** Given data follows **

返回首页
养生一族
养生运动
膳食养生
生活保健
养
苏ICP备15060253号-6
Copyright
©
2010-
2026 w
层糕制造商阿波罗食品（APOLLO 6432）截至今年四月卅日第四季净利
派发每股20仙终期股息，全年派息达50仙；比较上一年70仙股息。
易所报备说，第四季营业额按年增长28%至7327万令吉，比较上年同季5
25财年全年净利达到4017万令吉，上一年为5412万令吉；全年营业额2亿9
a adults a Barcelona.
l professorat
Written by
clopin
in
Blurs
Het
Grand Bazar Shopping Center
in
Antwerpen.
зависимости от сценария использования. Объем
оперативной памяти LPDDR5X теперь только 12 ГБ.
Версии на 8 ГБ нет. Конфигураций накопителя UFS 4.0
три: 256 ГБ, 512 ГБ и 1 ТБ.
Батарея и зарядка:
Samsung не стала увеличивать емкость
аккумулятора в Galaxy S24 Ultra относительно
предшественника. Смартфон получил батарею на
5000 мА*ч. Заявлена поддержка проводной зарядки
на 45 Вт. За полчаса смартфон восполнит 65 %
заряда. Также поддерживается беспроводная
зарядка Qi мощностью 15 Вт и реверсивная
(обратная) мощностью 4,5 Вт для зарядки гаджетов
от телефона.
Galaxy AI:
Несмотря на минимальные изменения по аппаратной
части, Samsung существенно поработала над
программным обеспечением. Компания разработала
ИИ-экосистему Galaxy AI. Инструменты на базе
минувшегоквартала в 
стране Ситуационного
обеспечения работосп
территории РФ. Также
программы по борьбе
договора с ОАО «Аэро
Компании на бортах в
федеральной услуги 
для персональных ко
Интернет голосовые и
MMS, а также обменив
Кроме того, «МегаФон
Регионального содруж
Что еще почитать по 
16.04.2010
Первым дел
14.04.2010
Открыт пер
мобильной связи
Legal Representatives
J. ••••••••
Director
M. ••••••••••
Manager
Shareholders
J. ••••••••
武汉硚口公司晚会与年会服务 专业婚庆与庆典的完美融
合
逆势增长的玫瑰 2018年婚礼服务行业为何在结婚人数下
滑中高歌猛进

** End of Given data **

» **What you should do**: Beginning with the very first line of the material above, give each line again exactly, ending with the line that contains "федеральной услуги".

» **Task output**:
返回首页
养生一族
养生运动
膳食养生
生活保健
养
苏ICP备15060253号-6
Copyright
©
2010-
2026 w
层糕制造商阿波罗食品（APOLLO 6432）截至今年四月卅日第四季净利
派发每股20仙终期股息，全年派息达50仙；比较上一年70仙股息。
易所报备说，第四季营业额按年增长28%至7327万令吉，比较上年同季5
25财年全年净利达到4017万令吉，上一年为5412万令吉；全年营业额2亿9
a adults a Barcelona.
l professorat
Written by
clopin
in
Blurs
Het
Grand Bazar Shopping Center
in
Antwerpen.
зависимости от сценария использования. Объем
оперативной памяти LPDDR5X теперь только 12 ГБ.
Версии на 8 ГБ нет. Конфигураций накопителя UFS 4.0
три: 256 ГБ, 512 ГБ и 1 ТБ.
Батарея и зарядка:
Samsung не стала увеличивать емкость
аккумулятора в Galaxy S24 Ultra относительно
предшественника. Смартфон получил батарею на
5000 мА*ч. Заявлена поддержка проводной зарядки
на 45 Вт. За полчаса смартфон восполнит 65 %
заряда. Также поддерживается беспроводная
зарядка Qi мощностью 15 Вт и реверсивная
(обратная) мощностью 4,5 Вт для зарядки гаджетов
от телефона.
Galaxy AI:
Несмотря на минимальные изменения по аппаратной
части, Samsung существенно поработала над
программным обеспечением. Компания разработала
ИИ-экосистему Galaxy AI. Инструменты на базе
минувшегоквартала в 
стране Ситуационного
обеспечения работосп
территории РФ. Также
программы по борьбе
договора с ОАО «Аэро
Компании на бортах в
федеральной услуги 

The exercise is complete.